Timber residue from the plant is used to fuel a biomass burner. This includes bark stripped from the logs at the start of the manufacturing process, wood dust extracted from various production processes around the plant, along with any timber residue and non-specification timber flakes. The burner generates heat for use in the drying and curing stages in board production – see panel, right. ‘Moisture content of fuel is critical,’ says Day. ‘Too wet and it can kill the fire; too dry and it will combust too quickly.’

Even rainwater run-off from the facility’s new building and the hardstanding is treated to minimise its environmental impact. It is treated in a new three-stage drainage system of reed beds to remove large particles, oily residues, fine grit and sediment from the run-off before it is allowed to enter the local watercourses. 

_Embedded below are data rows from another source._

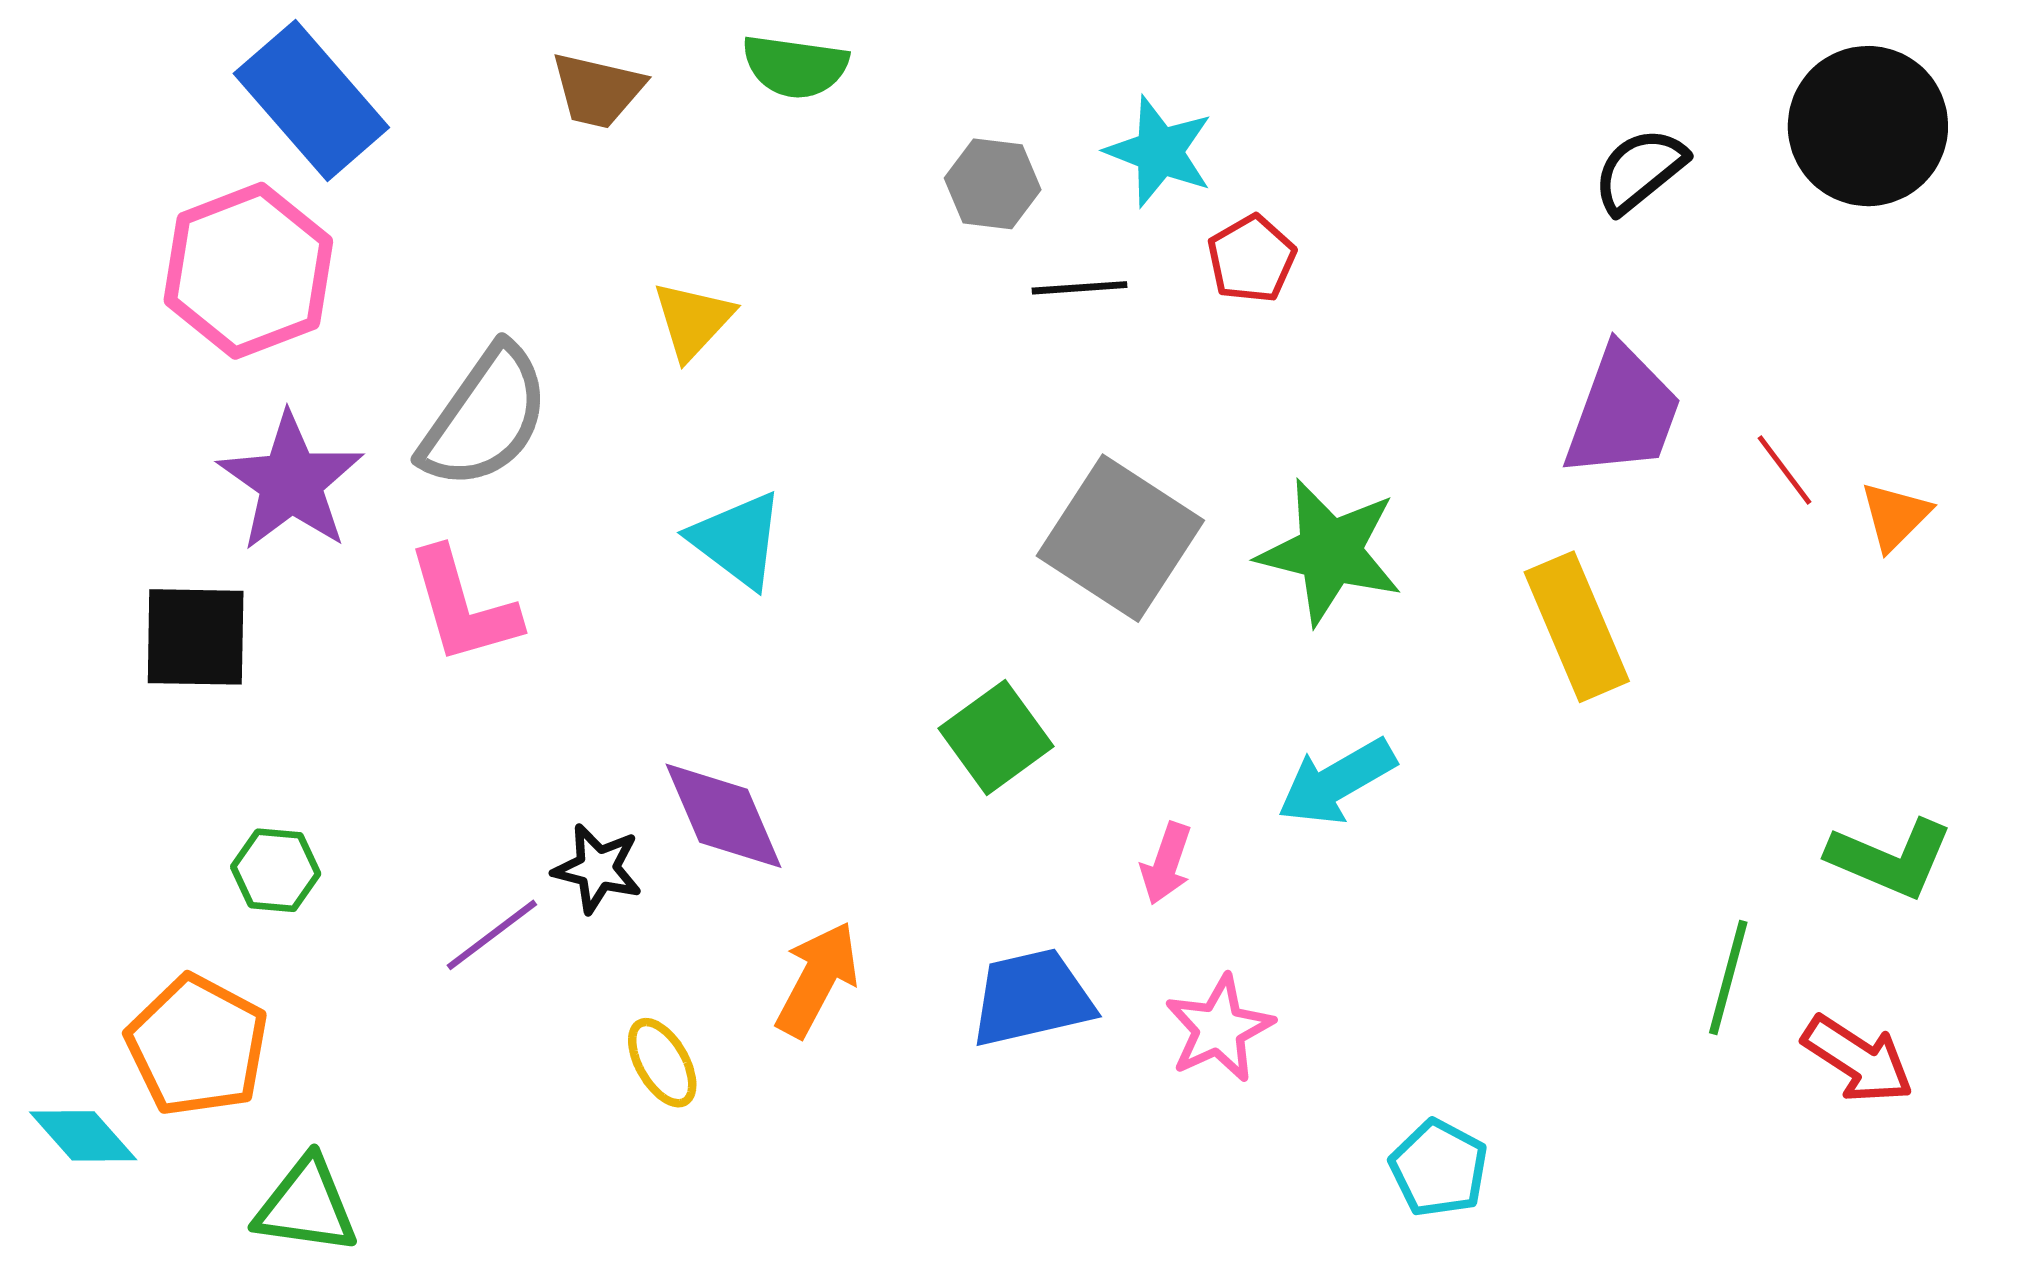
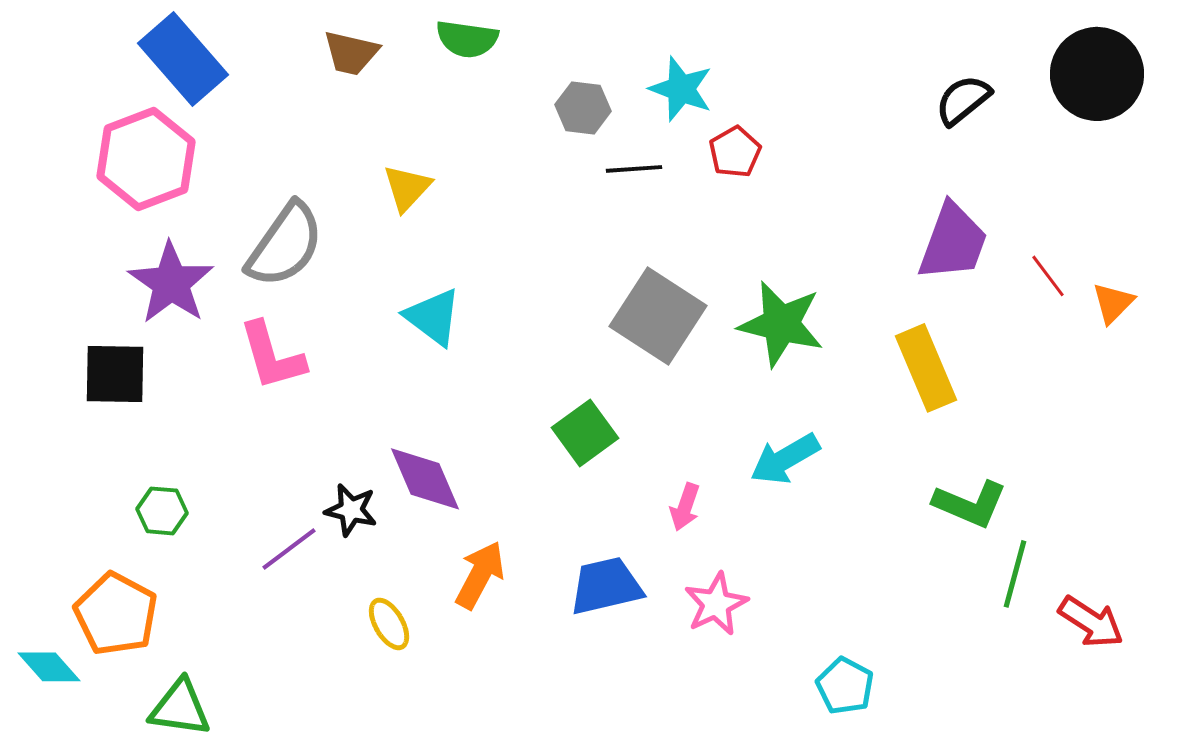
green L-shape: (1890, 858) -> (970, 504), moved

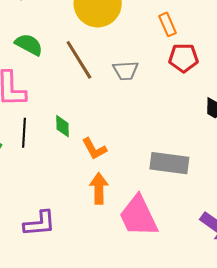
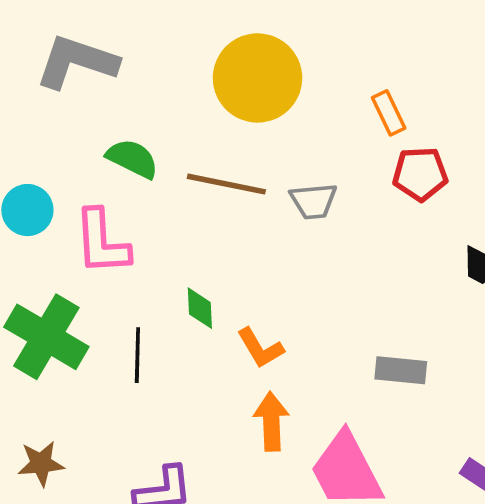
brown line: (79, 60) -> (226, 184), turned -45
black line: (24, 133) -> (137, 355), moved
gray rectangle: (169, 163) -> (401, 370), size x0.7

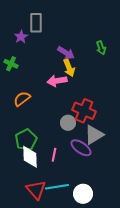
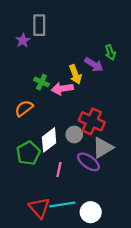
purple arrow: (66, 53) -> (94, 65), moved
green cross: (11, 64) -> (41, 82), moved
white diamond: (30, 157) -> (49, 140), moved, turned 55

As with all Norbord manufacturing sites, the Inverness plant is certified to ISO14001, the international standard for environmental management. 

1 Raw material

Timber from responsibly managed forests in the UK is delivered to Norbord’s Inverness production facility by truck. The plant uses a mix of pine, spruce and birch to manufacture its OSB 3 boards. The timber is loaded onto the log deck for processing in the wood room. Logs are stripped of their bark before a pusher drives them into the strander where spinning blades tear them into the flakes that are the basis of OSB.


 

The dryer 
A conveyor delivers the wood flakes to the wet bin, and they drop into the dryer below – a giant spinning drum by heated to 40MW supplied by the biomass burner. Dry flakes then pass through a cyclone (the same technology Dyson uses in its vacuum cleaners), where dust and fine particulates are removed.


 

Screening

Dust-free, the wood flakes pass to a primary screening machine which separates the flakes into two sizes: over 10mm for the board’s outer layers and 4mm-10mm for its core. A conveyor delivers the flakes to their respective storage bins: two for the surface flakes, two for the core. In a separate plant, the fine particulates removed by the cyclone pass through a secondary screening process whereby the larger particulates are reclaimed and added to the core bin. The remaining dust and tiny particulates are sent to the biomass burner for use as fuel.


 

Forming the mat 

The smaller flakes progress to a blender where wax and formaldehyde-free resin are added. The wax acts as a coating and lubricant to ensure flakes are evenly coated in resin. The process is identical for larger flakes, but water is also added to increase their moisture content to help with heat transfer later. Coated flakes are then conveyed to the board forming line. First a layer of larger flakes is laid parallel to the conveyor. Next the first of two layers of core flakes is added, perpendicular to the surface layer to give the board its strength. Flakes in these two layers get progressively smaller the closer they are to the eventual core of the board. Finally the top layer is added, perpendicular to the core flakes to form the ‘mat’, or uncured board. An X-ray machine scans the mat to ensure it conforms to specification. 

 

Curing and cooling the mat 

The mat is sprayed with water to help with heat transfer before it enters the press. Steel belts enclose it top and bottom and are squeezed between platens to compress the mat. Oil heated in the biomass plant keeps the platens warm. Along the press 42 platen frames control heat and pressure to cure the resin and form a continuous length of board.  As it leaves the press, the OSB is cut into lengths by a saw which moves diagonally at the same speed as the conveyor to give the board a straight cut. Boards are weighed and subjected to ultrasound to ensure consistency of product before being stamped with Norbord’s branding, a CE mark and a code to ensure traceability. Finally, the still warm ‘master boards’ are cooled in rotating racks.

Cutting the boards 

When the master boards have cooled they are sawn into six standard-sized boards. The finished boards are then stacked and taken to the warehouse for distribution. The whole process from raw material to finished board takes about three hours.